お芝居のお稽古

須田雅美

2009/3/31

3月12日(木)夕方に「幸せの向こう側」のお稽古は始まりました。まずは顔合わせと台本読みからスタート。役者さん達が与えられた役柄を自分なりに演じながら読み進んでいく「台本読み」に参加をさせて頂いただけで、ストーリーがよ〜く分かりました。もちろん、自分達の「踊り番人」という役柄が、どこで何の番をしているのかを知る事もできました。役者さんが台本を読んでいると、ところどころで井田さんが「もっとテンポあげていこうか!」とか、「その部分をメッセージとして強く出したいところだから、ボリュームを下げないで!」「お客さんを泣かせるつもりで、自分が本気で泣くぐらいやっちゃって!」などと指示を与える事で、出演者全員が「自分達が演じる芝居のコンセプト」を把握していくような仕組みのお稽古でした。

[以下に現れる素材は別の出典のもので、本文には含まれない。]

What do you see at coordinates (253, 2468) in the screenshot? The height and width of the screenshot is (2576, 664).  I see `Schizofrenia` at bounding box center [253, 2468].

この「幸せの向こう側」のコンセプトは、「親子の絆」。主役の光輝と百香のギクシャクした義理の親子の関係、光輝の亡くした妻子で、今は霊界で死神となったファラフィーと息子トリフォン、その彼らと霊界で結ばれて義理の親子関係にある心優しい死神アルフォン…偶然に出会った他人同士が思いやりを持ったり反発をしたり、様々な感情のぶつかり合いを経て、人と人のつながり、親子の絆を強くする…というストーリー。井田さんの演出では、霊界という現実離れしたイメージの世界を、ファンタジックかつ人間味あふれる物語として描いています。

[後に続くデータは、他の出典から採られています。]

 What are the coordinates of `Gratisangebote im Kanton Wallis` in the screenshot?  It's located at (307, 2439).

私達が演じる「踊り番人」… 霊界ではそんなに偉い人ではないみたい。閻魔様の番犬みたいなものかなぁ?神社にいる狛犬とか…?でも、一幕目の初っ端から踊らせてもらうんです!お芝居のプロローグ的な部分でガッツリ踊り、この部分の役者さん達の振り付けもお手伝いさせて頂きました。他にも生演奏の津軽三味線と和太鼓に合わせて踊るシーンもあります。北條組が和物ですよ!驚きじゃありませんか\(゜ロ\)(/ロ゜)/!?って驚いてるのは自分達か…。何を隠そう、ドニー大先生にあるアドバイスを受けてからは、日本の曲で踊る事は絶対にしなかった私達ですから、驚きの初挑戦なのです。ここであまり内容を教えちゃうと観に来て下さる方々の楽しみを奪ってしまうので止めときま〜す。

<三味線番人の北村姉妹>

役者さん達の中でも初版の台本にセリフが無い人達は、少しでも出番を増やそうと一生懸命なのがひしひしと伝わってきます。そして、一度ゲットした出番もカットされないように懸命に演出家の要望に応える努力を続けます。ダンスシーンでみんなよりも遅れてしまった…と感じたある男性は、『みんなにナイショ』で上野のスタジオまでレッスンを受けに来ました。ある女の子に「役者さんって、普段何をしてるの?」とたずねると、「私はアクションをやるんですけど、事務所(プロダクション)に入っていないので、基本的に自由人(フリーター)です。」と教えてくれました。もともとやっていたジャズダンスやバレエなど踊りを武器に華やかな役をゲットする子、空手や柔道などを特技として派手な殺陣のシーンをゲットする子…色々ですが、「私は役者です。」と胸を張って言えるようになるには、たくさんの苦労を乗り越えなければならないんだろうな…と察する事は容易でした。ルックスに関しても、美男美女はほんの一握り…っていうか、この役者の世界では演出家の要求通りに動けなければ、美しさなんて無意味に近いかもしれません。お稽古場を見回すと、どの役者さんも個性的で、それを武器にできる世界なんじゃないか?とまで思わされました。それにしても、頑張ってゲットした役を絶対に守る!という「自己主張」と、出演者全員の乱れの無いアンサンブルが芝居を作るという「連帯感」のバランスを保つのは非常に難しいと思いましたが、必死で努力する役者さん達を見ていて、とっても清々しい感動を覚えました。

本業の都合でお休みしていた間にお稽古は進み、久しぶりに参加してみると随分セリフが書き加えられ、セットを考慮した動きになっていました。お芝居の「通し稽古」を初体験しましたが、最初の台本読みとはまるで違って感じるほど、笑いあり涙ありのファンタジックなお芝居になっていました。が!これからが追い込みのようです。私も頑張るぞ〜。

また報告します(努力します)。